Vanilla Gnome. It’s simple/boring, and I like that. It seems like most people that like Gnome don’t care that it’s not a poweruser DE, and aren’t excited to talk about it either.
I use gnome, but it’s basically the worst DE, except all of the other ones that have been tried
It has the least features, so by default the least bugs.
KDE is love, KDE is life
KDE sets a really high bar with all the packages and extensibility. Almost everything (not including the lesser known and used packages) is feature-packed and
just works
. I really don’t know any other software that constantly amazes me like KDE.Came to say KDE/Plasma. Glad it was already on top
KDE Plasma 5.27 is incredible. Such a stable and customizable experience! 😍
In addition to that, they make nice FOSS apps that are great for any DE (see Krita, Kdenlive)
Also it looks like Windows, and that to me is a huge plus for anyone using my computer.
Absolutely KDE Plasma.
Gnome with pop_os tiling window manager
KDE Plasma on desktop
Cinnamon on (older lower spec) laptop
i3. I mean, it’s fast, customizable, and you can make it look good. That’s all i need.
GNOME, with a little bit of extension customisability!
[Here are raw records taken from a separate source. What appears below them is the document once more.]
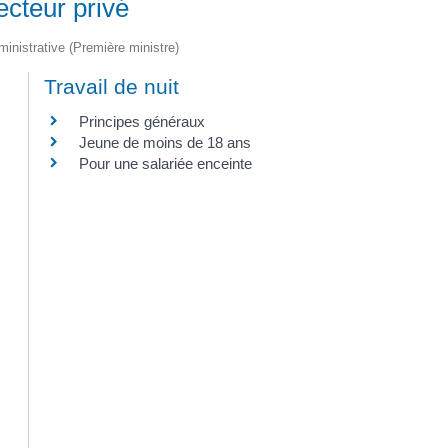
ecteur privé
dministrative (Première ministre)
Travail de nuit
Principes généraux
Jeune de moins de 18 ans
Pour une salariée enceinte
For aesthetics: Budgie, with Cinnamon a close second For simplicity and speed: XFCE
xfce for a very long time. I really like tiling WMs but always come back to xfce
Xfce is the best!
See I don’t really get the appeal of xfce, I kinda see it as the minimal DE you use if you’ve got low powered hardware or if you need a DE on a system that isn’t a personal computer and just need the bare minimum to run a graphical application or two
it’s the quickest fully featured de, and as an added bonus, it’s the least buggy of them all, it’s also very simple in it’s functioning, fairly close to a diy desktop + wm config, so tweaking random stuff like the compositor is easy to do and doesn’t break everything
Cinnamon. Stupidly simple and elegant looking.
Cinnamon is the best
I avoided GNOME3 for the longest time, but I decided to try it on a new install of Debian on a whim and actually ended up really liking it. Needed to enable a couple of extensions, but once you get used to it the workflow isn’t at all that bad.
KDE if it was less buggy.
It’s KDE for me too, but I don’t really get the buggy part. Sure kwin crashes sometimes, but that happened to me like 2 or 3 times during my 2 and half years on openSUSE. Other than that I can’t think of something really bugged? Maybe I’m too tolerant, having to work with Windows XP and DOS at work…
Maybe, I had so many frickin kwin crashes every time I tried it, and there is a known bug with fractional scaling in some resolutions which affected me that drove me insane, if you care enough I could try to track it down on the bugtracker and link it.
But yeah, loved it, except for the bugs. I like gnome less, but it’s less buggy, so I’m using that.
I wonder if KDE stability is related to i18n/l10n. I am running desktops in German and KDE crashes for me all the time on freshly installed machines before I even could touch settings. (I tried a lot of KDE versions over the years, from stable/mainstream distributions like Debian, Fedora and Ubuntu). Besides the constant crashing I missed a mail client on the level of Evolution or Thunderbird when I tried KDE.